Here are some of the latest health and medical news developments, compiled by editors of HealthDay:

Pfizer Will Yield Zoloft Documents in Murder Case

Pfizer, Inc., announced Tuesday that it will surrender internal research papers on its antidepressant Zoloft to attorneys representing a boy charged with murdering his grandparents while he took the drug.

A South Carolina Circuit Court judge ordered the company last week to turn over the documents, which contain data from clinical trials, the Associated Press reported.

"We'll be doing whatever the court has requested us to do," the wire service quoted Pfizer spokesman Bryant Haskins as saying.
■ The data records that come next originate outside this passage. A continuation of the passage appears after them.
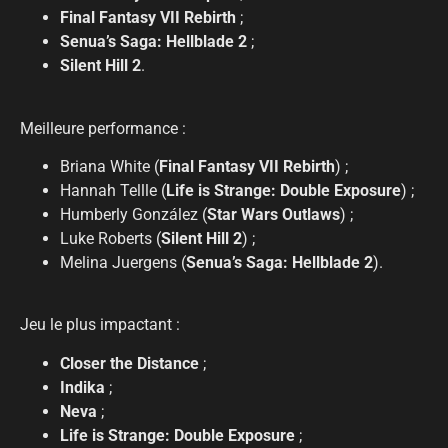
Final Fantasy VII Rebirth
;
Senua’s Saga: Hellblade 2
;
Silent Hill 2
.
Meilleure performance :
Briana White (
Final Fantasy VII Rebirth
) ;
Hannah Tellle (
Life is Strange: Double Exposure
) ;
Humberly González (
Star Wars Outlaws
) ;
Luke Roberts (
Silent Hill 2
) ;
Melina Juergens (
Senua’s Saga: Hellblade 2
).
Jeu le plus impactant :
Closer the Distance
;
Indika
;
Neva
;
Life is Strange: Double Exposure
;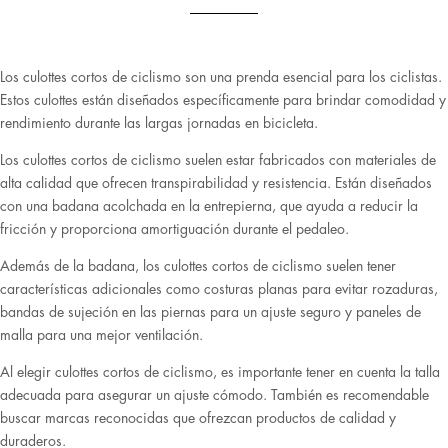
Los culottes cortos de ciclismo son una prenda esencial para los ciclistas.
Estos culottes están diseñados específicamente para brindar comodidad y
rendimiento durante las largas jornadas en bicicleta.
Los culottes cortos de ciclismo suelen estar fabricados con materiales de
alta calidad que ofrecen transpirabilidad y resistencia. Están diseñados
con una badana acolchada en la entrepierna, que ayuda a reducir la
fricción y proporciona amortiguación durante el pedaleo.
Además de la badana, los culottes cortos de ciclismo suelen tener
características adicionales como costuras planas para evitar rozaduras,
bandas de sujeción en las piernas para un ajuste seguro y paneles de
malla para una mejor ventilación.
Al elegir culottes cortos de ciclismo, es importante tener en cuenta la talla
adecuada para asegurar un ajuste cómodo. También es recomendable
buscar marcas reconocidas que ofrezcan productos de calidad y
duraderos.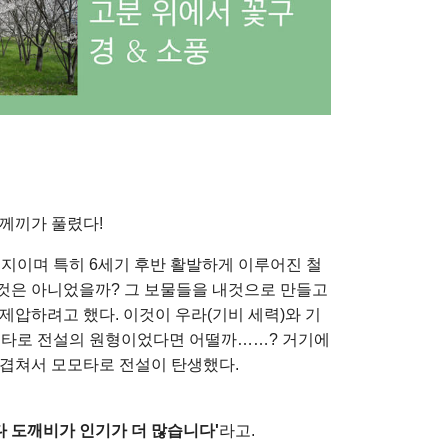
께끼가 풀렸다!
대지이며 특히 6세기 후반 활발하게 이루어진 철
것은 아니었을까? 그 보물들을 내것으로 만들고
제압하려고 했다. 이것이 우라(기비 세력)와 기
모타로 전설의 원형이었다면 어떨까……? 거기에
 겹쳐서 모모타로 전설이 탄생했다.
 도깨비가 인기가 더 많습니다'
라고.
Christopher Pittman, 15, is facing trial for fatally shooting his grandparents, Joe and Joy Pittman, three years ago while they were asleep. His lawyers argue that the documents will show that Zoloft led the boy to kill.

An attorney working with the defense team, who has represented plaintiffs in lawsuits against makers of antidepressants, said Christopher was prescribed Zoloft for a condition not listed on the drug's label weeks before the slayings, and that his dose was increased just days before, the AP reported.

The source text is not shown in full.